[Dataset entries]
⁂

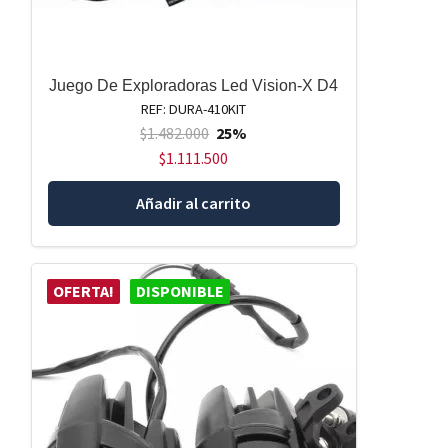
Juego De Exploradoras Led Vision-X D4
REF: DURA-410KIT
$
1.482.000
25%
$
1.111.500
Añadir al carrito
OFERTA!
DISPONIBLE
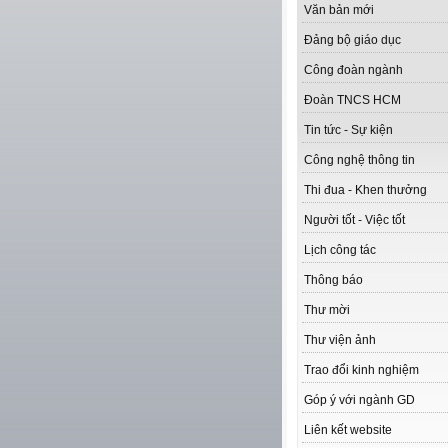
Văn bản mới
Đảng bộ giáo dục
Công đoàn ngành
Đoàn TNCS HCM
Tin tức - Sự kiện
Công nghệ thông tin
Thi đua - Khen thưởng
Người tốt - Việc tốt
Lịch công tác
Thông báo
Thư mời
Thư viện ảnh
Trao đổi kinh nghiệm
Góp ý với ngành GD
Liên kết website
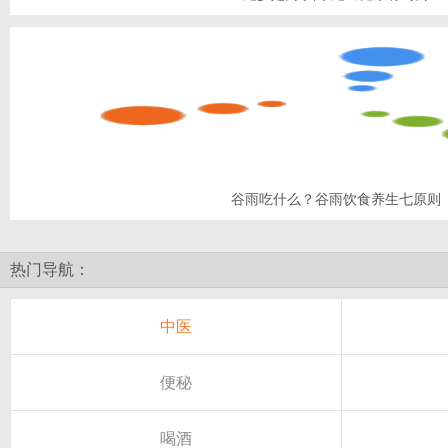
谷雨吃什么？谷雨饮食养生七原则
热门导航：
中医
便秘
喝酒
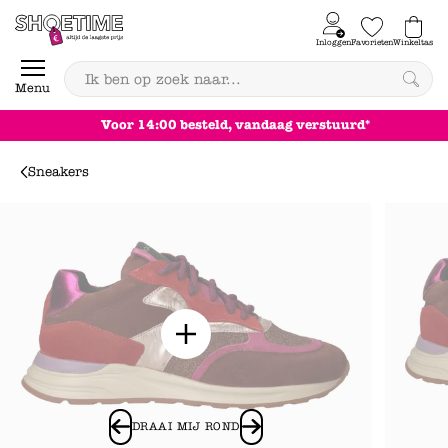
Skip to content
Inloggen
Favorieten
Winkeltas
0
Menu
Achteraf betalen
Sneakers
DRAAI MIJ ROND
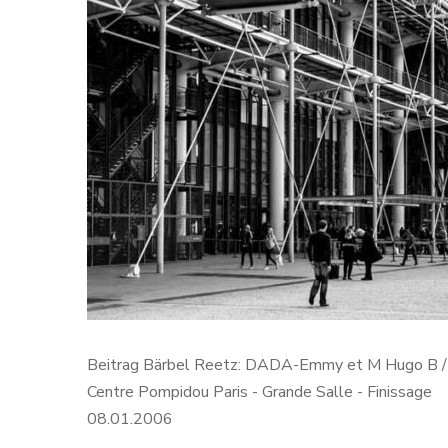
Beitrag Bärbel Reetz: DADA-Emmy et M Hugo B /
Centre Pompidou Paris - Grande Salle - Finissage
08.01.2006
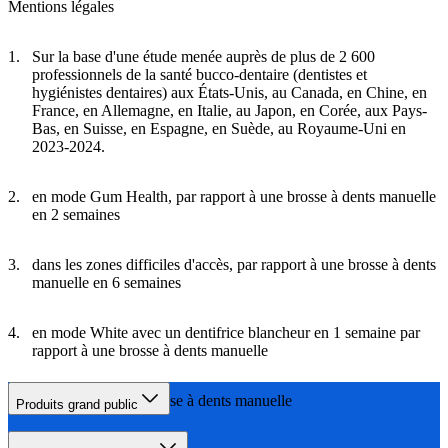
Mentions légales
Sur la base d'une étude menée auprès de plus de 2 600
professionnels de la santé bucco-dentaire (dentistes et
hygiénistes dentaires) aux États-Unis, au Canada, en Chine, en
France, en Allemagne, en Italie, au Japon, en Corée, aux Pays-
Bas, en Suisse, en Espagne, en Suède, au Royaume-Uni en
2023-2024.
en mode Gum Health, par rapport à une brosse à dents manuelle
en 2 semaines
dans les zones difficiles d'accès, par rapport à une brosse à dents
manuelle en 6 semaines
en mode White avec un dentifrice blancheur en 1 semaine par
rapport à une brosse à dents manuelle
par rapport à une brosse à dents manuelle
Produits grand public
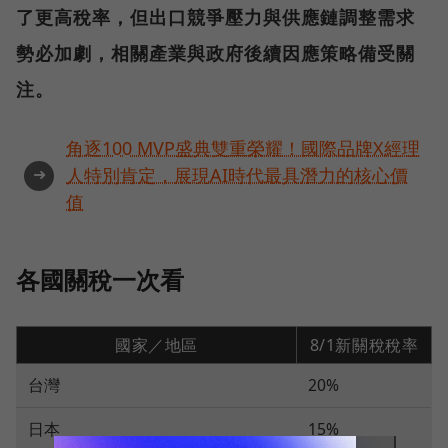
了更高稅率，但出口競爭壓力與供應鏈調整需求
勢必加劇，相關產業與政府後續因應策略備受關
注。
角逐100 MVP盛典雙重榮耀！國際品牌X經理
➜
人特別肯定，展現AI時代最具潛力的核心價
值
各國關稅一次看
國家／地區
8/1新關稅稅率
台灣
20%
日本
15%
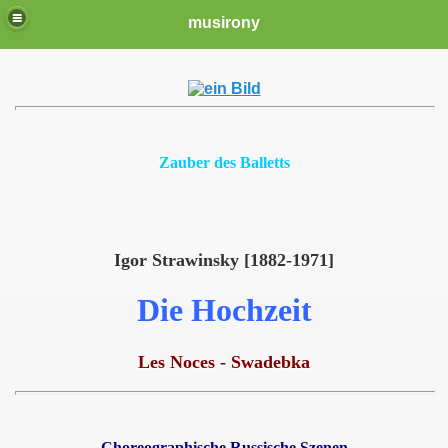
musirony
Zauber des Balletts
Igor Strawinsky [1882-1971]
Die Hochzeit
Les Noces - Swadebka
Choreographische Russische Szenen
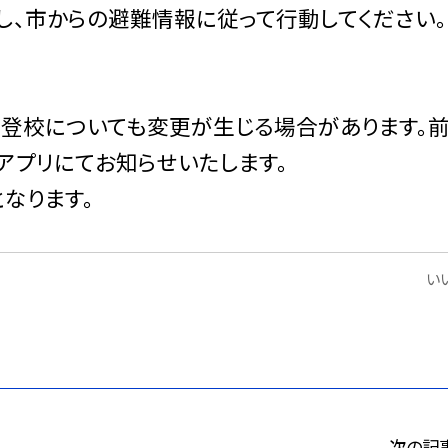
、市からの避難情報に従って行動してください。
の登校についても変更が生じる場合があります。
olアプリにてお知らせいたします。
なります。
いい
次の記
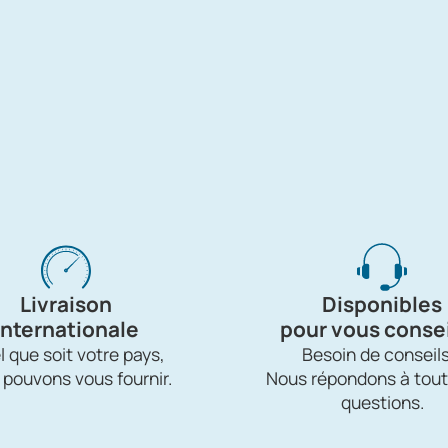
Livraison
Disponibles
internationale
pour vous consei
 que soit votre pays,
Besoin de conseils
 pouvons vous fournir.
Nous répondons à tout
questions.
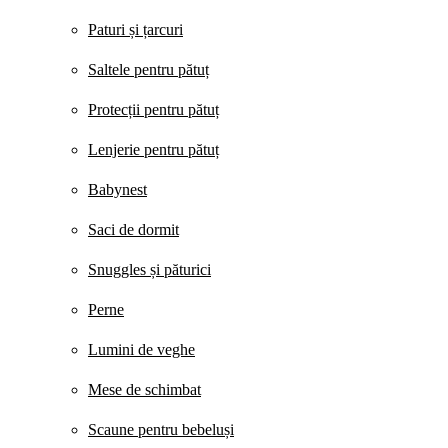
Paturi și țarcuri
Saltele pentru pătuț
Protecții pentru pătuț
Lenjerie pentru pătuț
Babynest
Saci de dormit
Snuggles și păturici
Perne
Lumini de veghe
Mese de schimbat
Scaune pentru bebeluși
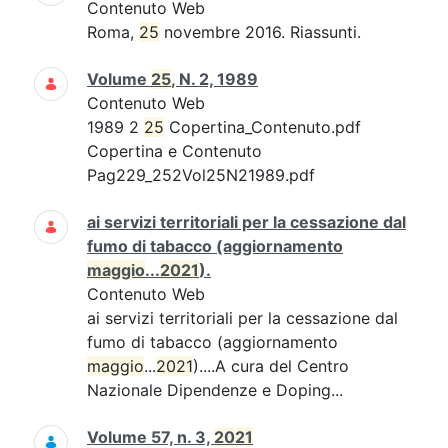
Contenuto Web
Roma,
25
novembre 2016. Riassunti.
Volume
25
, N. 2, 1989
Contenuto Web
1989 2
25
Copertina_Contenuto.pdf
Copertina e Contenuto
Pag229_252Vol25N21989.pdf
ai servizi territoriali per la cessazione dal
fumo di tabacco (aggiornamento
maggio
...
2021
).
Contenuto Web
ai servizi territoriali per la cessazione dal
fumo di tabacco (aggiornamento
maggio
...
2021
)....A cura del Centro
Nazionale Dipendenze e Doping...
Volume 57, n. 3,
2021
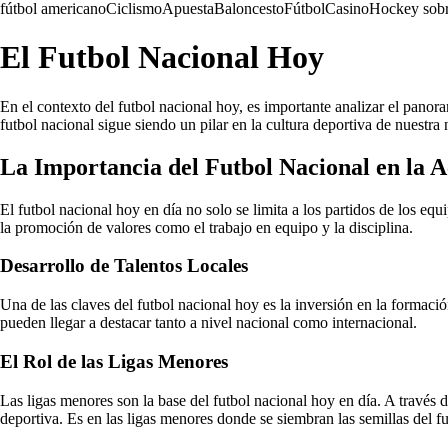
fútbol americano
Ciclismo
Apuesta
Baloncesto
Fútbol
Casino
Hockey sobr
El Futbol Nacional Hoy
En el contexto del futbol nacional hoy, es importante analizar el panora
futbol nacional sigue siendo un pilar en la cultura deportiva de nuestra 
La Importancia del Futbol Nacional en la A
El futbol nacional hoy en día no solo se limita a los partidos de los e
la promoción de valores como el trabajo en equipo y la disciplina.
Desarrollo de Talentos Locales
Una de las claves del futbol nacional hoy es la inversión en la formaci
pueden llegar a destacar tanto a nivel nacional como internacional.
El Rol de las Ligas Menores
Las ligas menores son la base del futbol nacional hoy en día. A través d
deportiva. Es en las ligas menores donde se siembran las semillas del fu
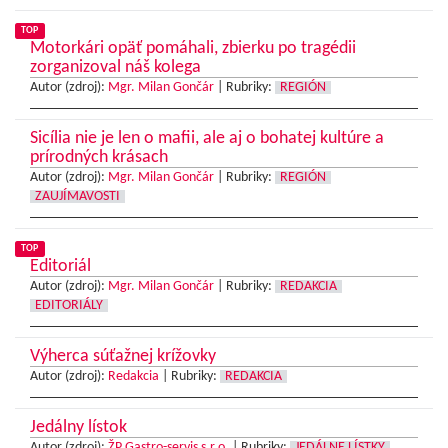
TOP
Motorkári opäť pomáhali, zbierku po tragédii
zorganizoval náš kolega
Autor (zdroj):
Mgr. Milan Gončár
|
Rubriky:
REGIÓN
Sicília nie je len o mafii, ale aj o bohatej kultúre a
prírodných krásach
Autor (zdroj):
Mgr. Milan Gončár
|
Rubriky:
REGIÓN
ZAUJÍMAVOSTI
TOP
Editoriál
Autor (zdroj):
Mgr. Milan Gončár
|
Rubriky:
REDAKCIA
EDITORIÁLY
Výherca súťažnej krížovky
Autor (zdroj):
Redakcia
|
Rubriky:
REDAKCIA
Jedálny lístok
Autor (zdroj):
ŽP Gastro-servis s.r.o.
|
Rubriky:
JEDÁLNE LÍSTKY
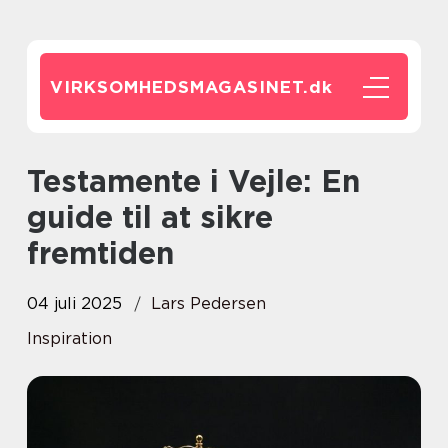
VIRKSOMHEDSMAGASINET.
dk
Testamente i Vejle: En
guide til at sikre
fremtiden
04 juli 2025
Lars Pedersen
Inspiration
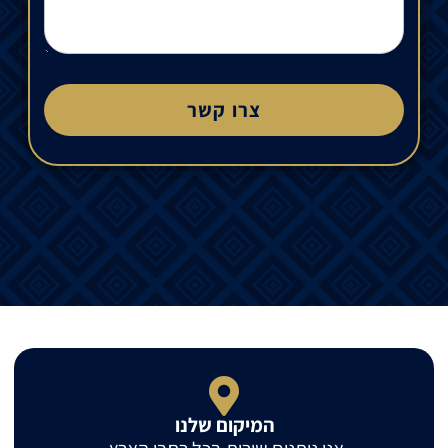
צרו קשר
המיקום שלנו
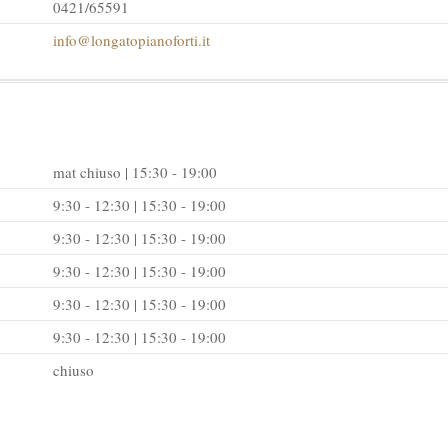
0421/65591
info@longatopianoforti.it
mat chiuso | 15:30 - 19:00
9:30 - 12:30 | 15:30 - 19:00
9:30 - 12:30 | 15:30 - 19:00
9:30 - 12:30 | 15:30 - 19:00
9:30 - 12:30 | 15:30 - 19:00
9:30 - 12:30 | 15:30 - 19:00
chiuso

⁂

Activity -> Pictures do not belong in the answer. Return the lines above starting at the one with "Igor Strawinsky [1882-1971]" and ending at the one with "la promoción de", both kept, exactly.

Expected output ->
Igor Strawinsky [1882-1971]
Die Hochzeit
Les Noces - Swadebka
Choreographische Russische Szenen
、市からの避難情報に従って行動してください。
の登校についても変更が生じる場合があります。
olアプリにてお知らせいたします。
なります。
いい
次の記
Livraison
Disponibles
internationale
pour vous consei
 que soit votre pays,
Besoin de conseils
 pouvons vous fournir.
Nous répondons à tout
questions.
Paturi și țarcuri
Saltele pentru pătuț
Protecții pentru pătuț
Lenjerie pentru pătuț
Babynest
Saci de dormit
Snuggles și păturici
Perne
Lumini de veghe
Mese de schimbat
Scaune pentru bebeluși
Contenuto Web
Roma,
25
novembre 2016. Riassunti.
Volume
25
, N. 2, 1989
Contenuto Web
1989 2
25
Copertina_Contenuto.pdf
Copertina e Contenuto
Pag229_252Vol25N21989.pdf
ai servizi territoriali per la cessazione dal
fumo di tabacco (aggiornamento
maggio
...
2021
).
Contenuto Web
ai servizi territoriali per la cessazione dal
fumo di tabacco (aggiornamento
maggio
...
2021
)....A cura del Centro
Nazionale Dipendenze e Doping...
Volume 57, n. 3,
2021
fútbol americano
Ciclismo
Apuesta
Baloncesto
Fútbol
Casino
Hockey sobr
El Futbol Nacional Hoy
En el contexto del futbol nacional hoy, es importante analizar el panora
futbol nacional sigue siendo un pilar en la cultura deportiva de nuestra 
La Importancia del Futbol Nacional en la A
El futbol nacional hoy en día no solo se limita a los partidos de los e
la promoción de valores como el trabajo en equipo y la disciplina.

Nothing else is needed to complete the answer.